---------- Available data ----------

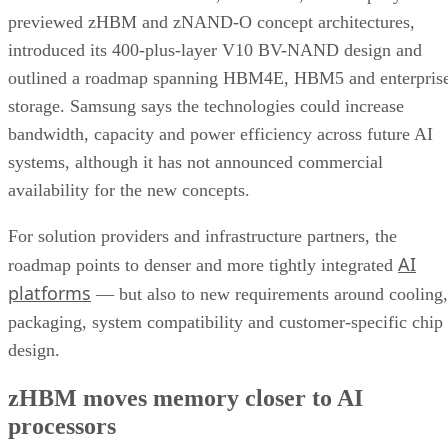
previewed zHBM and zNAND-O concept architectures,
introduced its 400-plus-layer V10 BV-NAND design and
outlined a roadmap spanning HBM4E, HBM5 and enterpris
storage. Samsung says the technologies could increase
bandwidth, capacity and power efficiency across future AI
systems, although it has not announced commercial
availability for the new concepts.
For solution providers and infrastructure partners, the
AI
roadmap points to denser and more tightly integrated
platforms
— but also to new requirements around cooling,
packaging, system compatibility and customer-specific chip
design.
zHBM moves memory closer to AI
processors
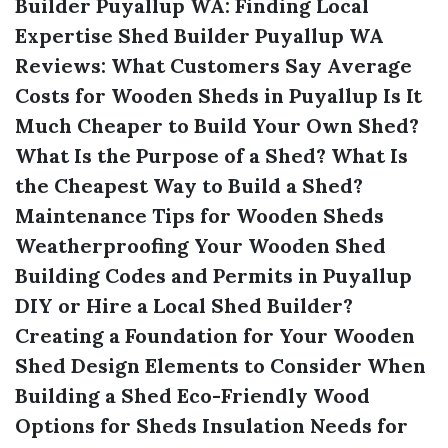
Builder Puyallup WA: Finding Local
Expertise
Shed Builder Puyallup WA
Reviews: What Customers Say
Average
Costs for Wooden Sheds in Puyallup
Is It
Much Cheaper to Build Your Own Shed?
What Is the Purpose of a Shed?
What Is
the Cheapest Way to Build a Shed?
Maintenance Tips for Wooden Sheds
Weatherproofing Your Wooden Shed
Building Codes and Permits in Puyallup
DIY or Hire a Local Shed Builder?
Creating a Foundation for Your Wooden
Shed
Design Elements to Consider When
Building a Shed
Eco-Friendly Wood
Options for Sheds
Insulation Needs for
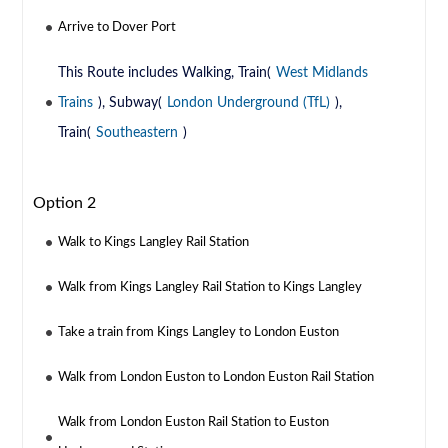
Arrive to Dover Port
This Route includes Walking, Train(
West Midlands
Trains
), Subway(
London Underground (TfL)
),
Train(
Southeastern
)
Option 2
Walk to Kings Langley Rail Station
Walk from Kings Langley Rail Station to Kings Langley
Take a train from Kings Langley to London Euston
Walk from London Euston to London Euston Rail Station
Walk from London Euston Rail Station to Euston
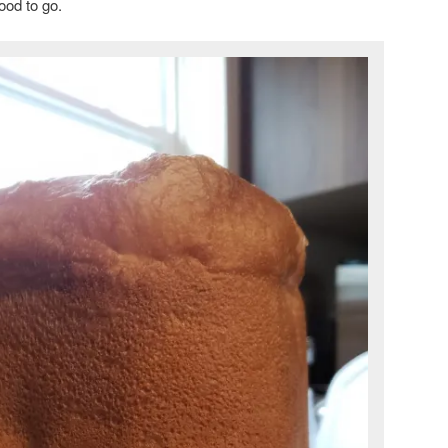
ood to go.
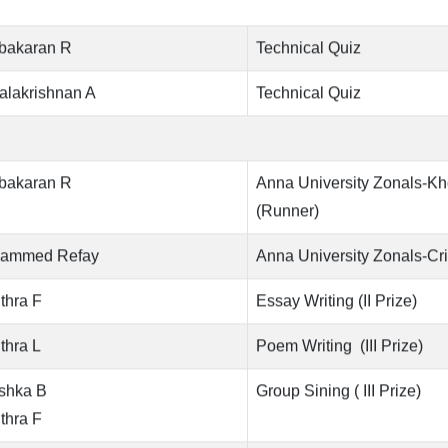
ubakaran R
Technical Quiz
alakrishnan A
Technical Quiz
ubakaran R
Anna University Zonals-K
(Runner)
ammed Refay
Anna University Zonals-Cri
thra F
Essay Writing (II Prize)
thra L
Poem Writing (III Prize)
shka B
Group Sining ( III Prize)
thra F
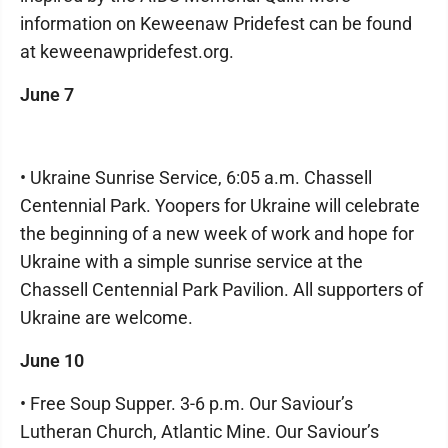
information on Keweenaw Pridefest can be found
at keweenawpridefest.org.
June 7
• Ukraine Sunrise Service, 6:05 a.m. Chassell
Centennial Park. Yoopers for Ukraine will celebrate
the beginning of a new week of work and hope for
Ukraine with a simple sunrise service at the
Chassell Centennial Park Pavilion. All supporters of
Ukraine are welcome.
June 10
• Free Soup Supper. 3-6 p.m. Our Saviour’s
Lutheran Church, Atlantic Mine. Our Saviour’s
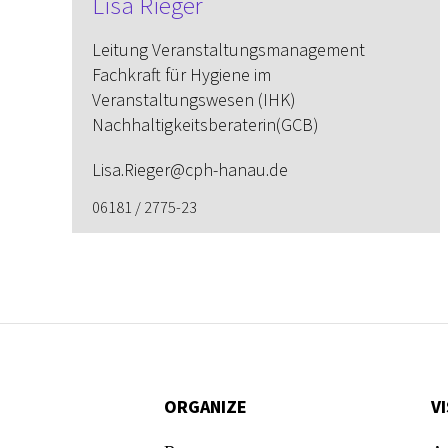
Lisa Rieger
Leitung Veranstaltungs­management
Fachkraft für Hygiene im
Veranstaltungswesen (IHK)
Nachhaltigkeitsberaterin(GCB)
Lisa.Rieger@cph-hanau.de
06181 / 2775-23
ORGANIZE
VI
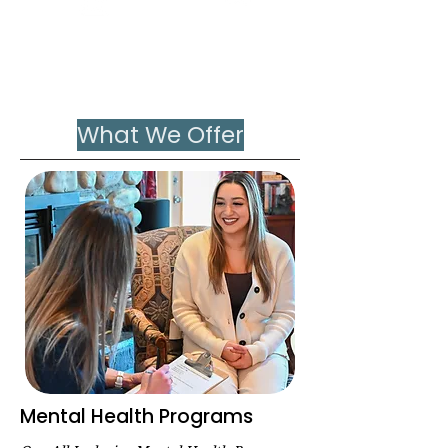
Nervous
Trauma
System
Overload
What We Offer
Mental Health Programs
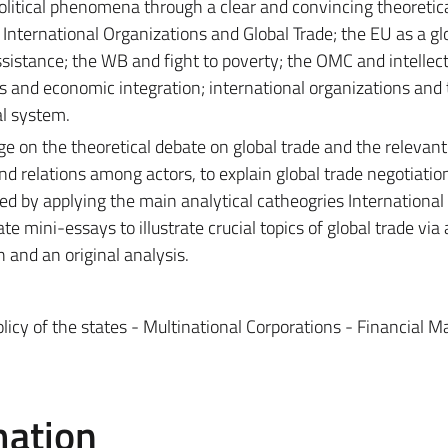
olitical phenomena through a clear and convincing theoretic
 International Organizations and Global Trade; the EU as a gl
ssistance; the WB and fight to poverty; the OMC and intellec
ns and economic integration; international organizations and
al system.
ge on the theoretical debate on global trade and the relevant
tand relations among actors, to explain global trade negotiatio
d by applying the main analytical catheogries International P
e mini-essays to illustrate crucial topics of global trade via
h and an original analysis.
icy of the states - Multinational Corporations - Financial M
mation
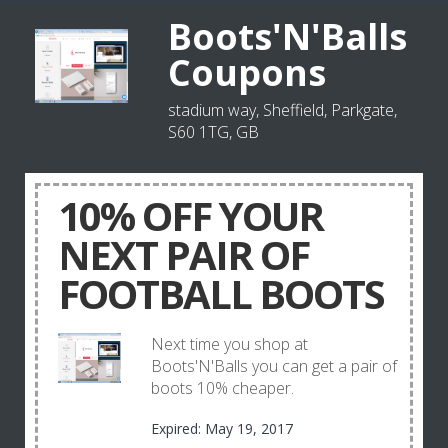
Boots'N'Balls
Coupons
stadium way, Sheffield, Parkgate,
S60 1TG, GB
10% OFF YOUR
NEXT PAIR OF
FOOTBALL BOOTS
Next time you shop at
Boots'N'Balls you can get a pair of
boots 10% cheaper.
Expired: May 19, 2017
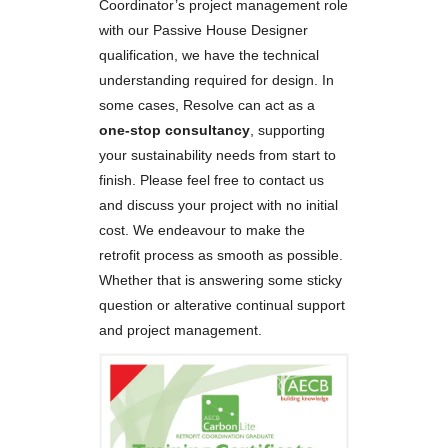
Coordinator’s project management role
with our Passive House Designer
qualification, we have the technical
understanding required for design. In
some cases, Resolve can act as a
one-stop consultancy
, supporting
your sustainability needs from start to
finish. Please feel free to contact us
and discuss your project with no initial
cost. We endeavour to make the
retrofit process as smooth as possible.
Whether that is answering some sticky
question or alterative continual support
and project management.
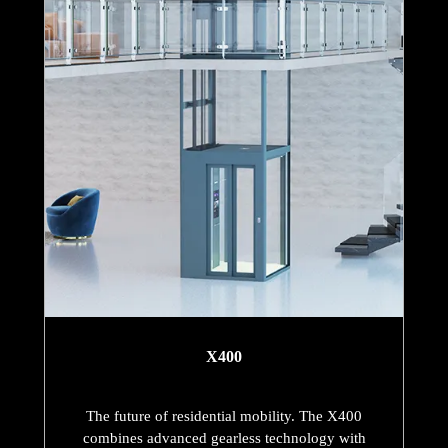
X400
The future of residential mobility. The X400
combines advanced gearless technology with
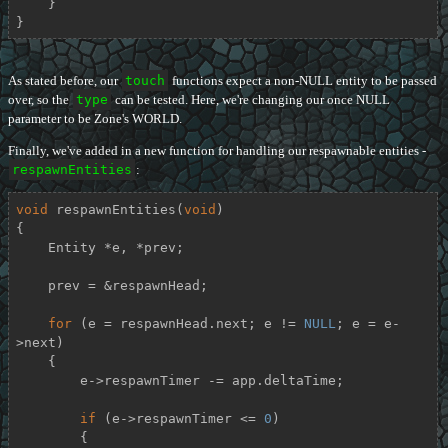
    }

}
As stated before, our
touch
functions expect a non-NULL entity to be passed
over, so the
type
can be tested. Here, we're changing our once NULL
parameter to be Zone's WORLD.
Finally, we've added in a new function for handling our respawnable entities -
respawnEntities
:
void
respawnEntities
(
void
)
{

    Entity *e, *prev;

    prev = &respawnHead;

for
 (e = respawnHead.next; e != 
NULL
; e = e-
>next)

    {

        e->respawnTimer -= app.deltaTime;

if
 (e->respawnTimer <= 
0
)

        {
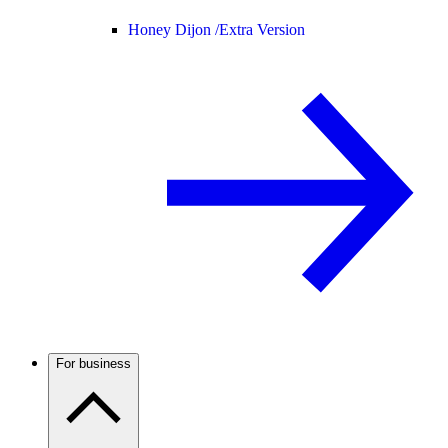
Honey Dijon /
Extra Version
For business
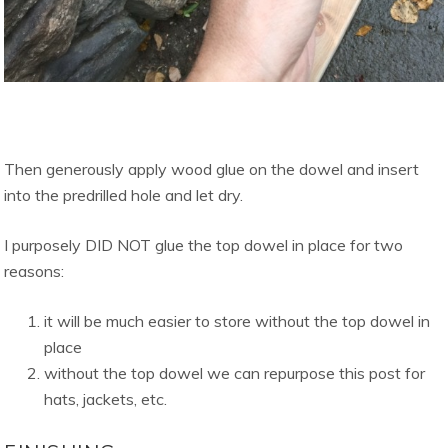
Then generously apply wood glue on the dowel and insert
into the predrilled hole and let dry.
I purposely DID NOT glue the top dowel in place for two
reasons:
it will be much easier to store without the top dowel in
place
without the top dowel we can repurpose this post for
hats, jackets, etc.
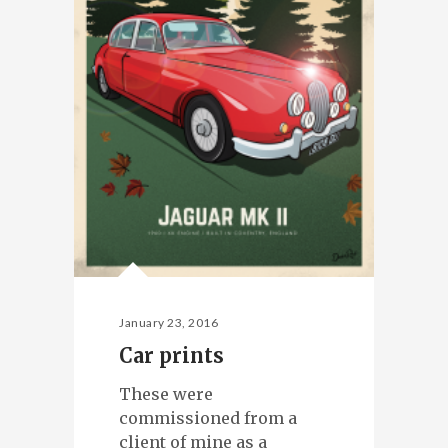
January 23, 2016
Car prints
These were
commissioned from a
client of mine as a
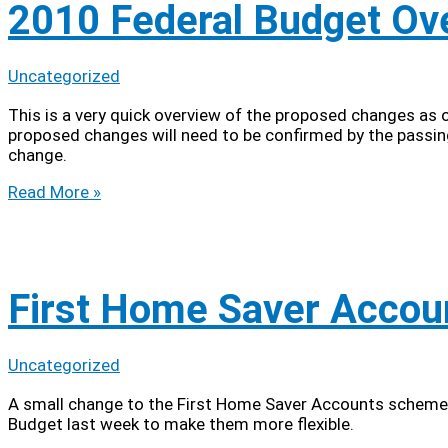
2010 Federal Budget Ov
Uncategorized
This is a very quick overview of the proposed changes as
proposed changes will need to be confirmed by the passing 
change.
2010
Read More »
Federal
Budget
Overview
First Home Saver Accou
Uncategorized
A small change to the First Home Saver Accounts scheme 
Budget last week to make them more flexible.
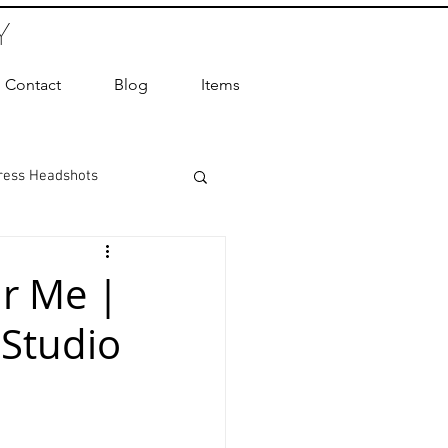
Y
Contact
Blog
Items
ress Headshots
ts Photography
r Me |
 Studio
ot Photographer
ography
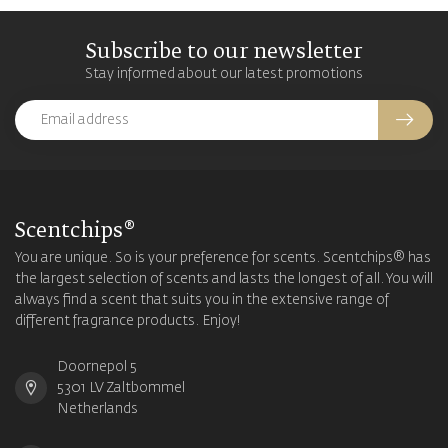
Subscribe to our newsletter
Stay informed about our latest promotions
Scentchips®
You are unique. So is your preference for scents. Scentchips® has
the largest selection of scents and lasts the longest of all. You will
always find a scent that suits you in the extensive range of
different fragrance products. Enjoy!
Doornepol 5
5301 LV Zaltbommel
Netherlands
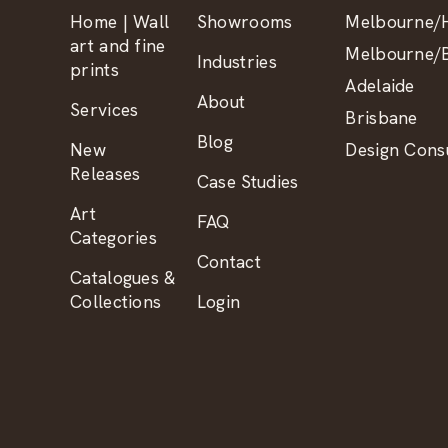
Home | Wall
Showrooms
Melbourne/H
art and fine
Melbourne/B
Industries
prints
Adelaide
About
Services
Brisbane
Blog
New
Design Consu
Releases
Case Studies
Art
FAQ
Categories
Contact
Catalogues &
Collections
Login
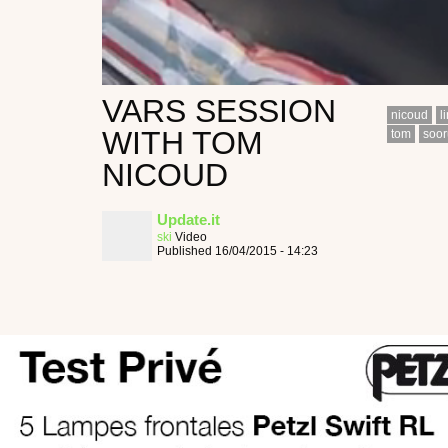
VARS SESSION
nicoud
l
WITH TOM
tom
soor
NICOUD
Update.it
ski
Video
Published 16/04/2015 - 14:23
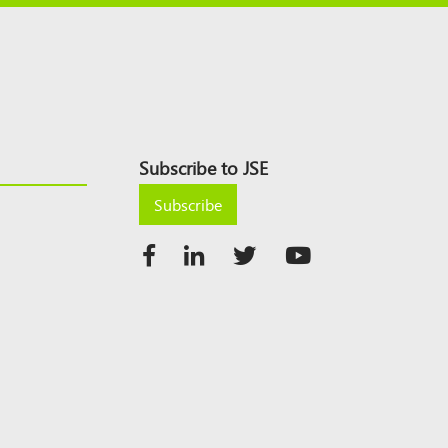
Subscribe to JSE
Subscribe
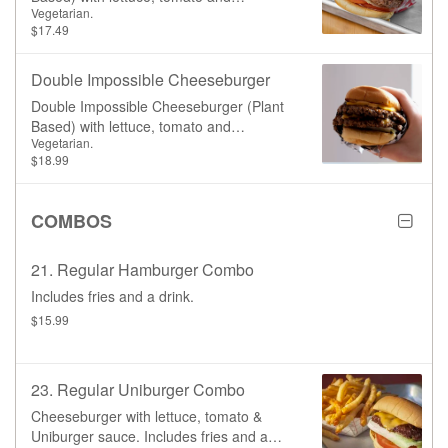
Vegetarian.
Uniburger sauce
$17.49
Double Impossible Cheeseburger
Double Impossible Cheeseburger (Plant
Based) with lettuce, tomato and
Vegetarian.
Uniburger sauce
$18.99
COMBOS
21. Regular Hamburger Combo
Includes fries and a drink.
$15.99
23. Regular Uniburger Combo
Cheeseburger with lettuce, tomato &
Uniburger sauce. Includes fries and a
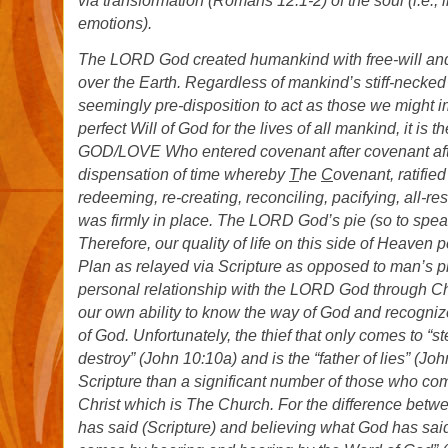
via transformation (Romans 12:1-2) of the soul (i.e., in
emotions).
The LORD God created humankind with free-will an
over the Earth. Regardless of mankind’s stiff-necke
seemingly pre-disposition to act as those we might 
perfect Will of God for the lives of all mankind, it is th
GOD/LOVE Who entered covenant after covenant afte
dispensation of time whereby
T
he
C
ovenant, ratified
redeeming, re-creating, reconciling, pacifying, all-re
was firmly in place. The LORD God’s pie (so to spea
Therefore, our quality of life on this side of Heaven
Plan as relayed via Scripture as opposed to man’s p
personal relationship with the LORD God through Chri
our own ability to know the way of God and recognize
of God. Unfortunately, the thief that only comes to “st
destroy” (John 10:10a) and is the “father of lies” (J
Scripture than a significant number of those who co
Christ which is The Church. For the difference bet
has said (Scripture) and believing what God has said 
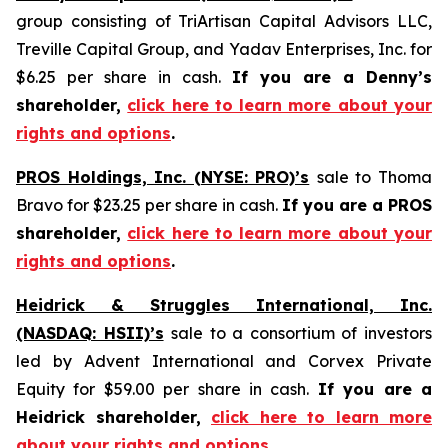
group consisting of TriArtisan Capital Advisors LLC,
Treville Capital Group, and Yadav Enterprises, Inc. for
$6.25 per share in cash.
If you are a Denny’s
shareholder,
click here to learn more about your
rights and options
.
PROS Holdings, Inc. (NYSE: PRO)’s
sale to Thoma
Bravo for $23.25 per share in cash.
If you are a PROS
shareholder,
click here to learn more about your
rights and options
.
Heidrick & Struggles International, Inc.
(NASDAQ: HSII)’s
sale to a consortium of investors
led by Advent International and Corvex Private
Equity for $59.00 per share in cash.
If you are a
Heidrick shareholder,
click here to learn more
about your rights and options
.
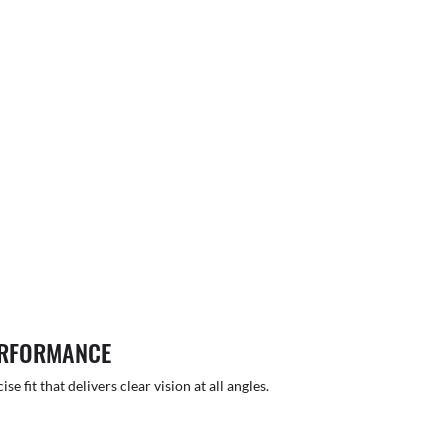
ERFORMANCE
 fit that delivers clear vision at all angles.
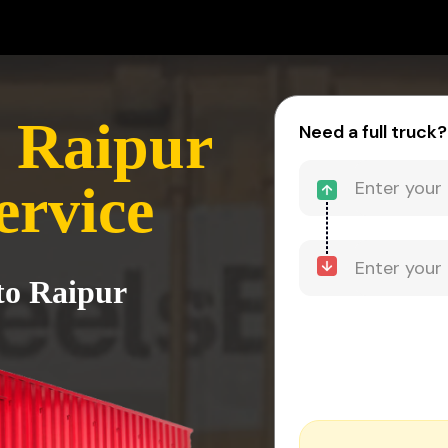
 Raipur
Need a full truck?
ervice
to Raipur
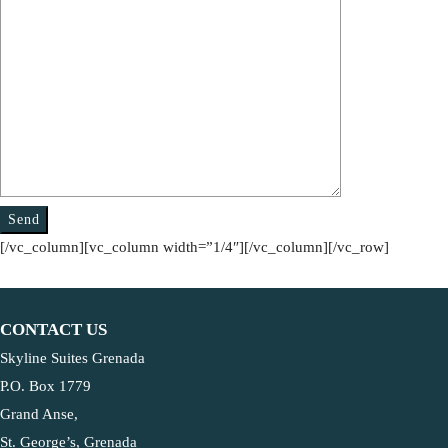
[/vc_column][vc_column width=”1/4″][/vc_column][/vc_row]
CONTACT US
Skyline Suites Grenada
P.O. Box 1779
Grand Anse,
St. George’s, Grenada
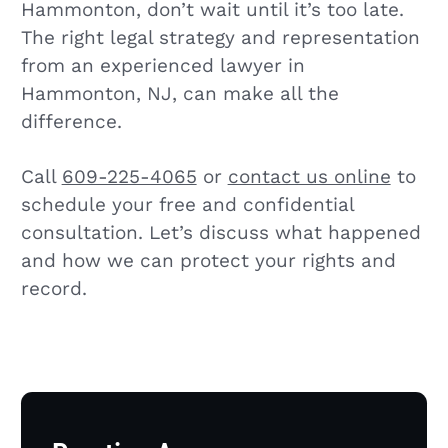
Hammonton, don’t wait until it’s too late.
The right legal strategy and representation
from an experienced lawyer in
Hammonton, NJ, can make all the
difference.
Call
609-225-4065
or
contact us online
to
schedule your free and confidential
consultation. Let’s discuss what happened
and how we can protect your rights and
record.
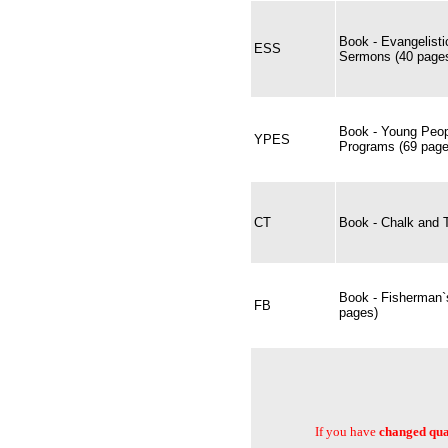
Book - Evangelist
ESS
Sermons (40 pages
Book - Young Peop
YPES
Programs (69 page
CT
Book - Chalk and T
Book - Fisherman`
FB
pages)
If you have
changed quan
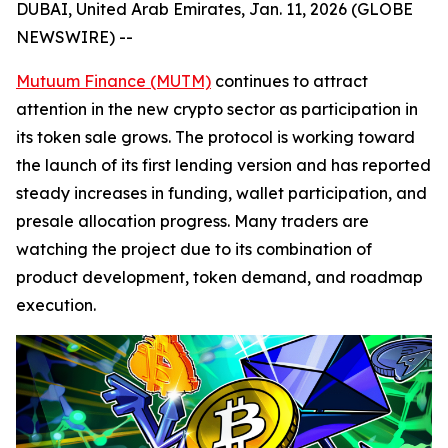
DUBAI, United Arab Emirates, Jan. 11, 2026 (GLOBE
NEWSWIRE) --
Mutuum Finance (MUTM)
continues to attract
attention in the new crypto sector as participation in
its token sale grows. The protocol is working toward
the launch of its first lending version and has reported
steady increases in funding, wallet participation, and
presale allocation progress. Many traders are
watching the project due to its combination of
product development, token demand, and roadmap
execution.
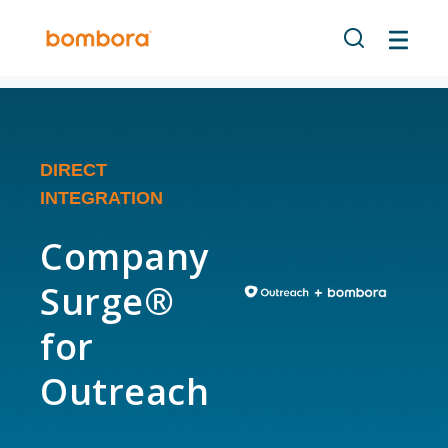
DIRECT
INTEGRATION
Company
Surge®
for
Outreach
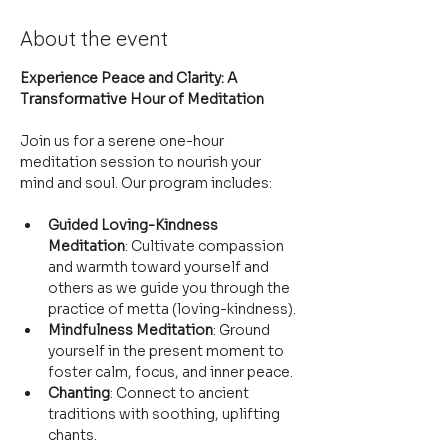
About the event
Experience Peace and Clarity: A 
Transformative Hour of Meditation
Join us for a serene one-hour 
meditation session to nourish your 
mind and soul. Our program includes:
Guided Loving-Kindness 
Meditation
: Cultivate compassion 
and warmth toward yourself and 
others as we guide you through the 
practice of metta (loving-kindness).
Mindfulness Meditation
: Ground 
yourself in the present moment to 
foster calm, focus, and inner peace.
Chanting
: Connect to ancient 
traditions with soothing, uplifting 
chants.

----------

When you reach the line that has "2010 Federal Budget Ov" in the data above, start repeating lines exactly, and stop after the line that has "always find a"; pictures stay out.

■ **Result for this exercise**
2010 Federal Budget Ov
Uncategorized
This is a very quick overview of the proposed changes as
proposed changes will need to be confirmed by the passing 
change.
2010
Read More »
Federal
Budget
Overview
First Home Saver Accou
Uncategorized
A small change to the First Home Saver Accounts scheme 
Budget last week to make them more flexible.
Y
Contact
Blog
Items
ress Headshots
ts Photography
r Me |
 Studio
ot Photographer
ography
Subscribe to our newsletter
Stay informed about our latest promotions
Scentchips®
You are unique. So is your preference for scents. Scentchips® has
the largest selection of scents and lasts the longest of all. You will
always find a scent that suits you in the extensive range of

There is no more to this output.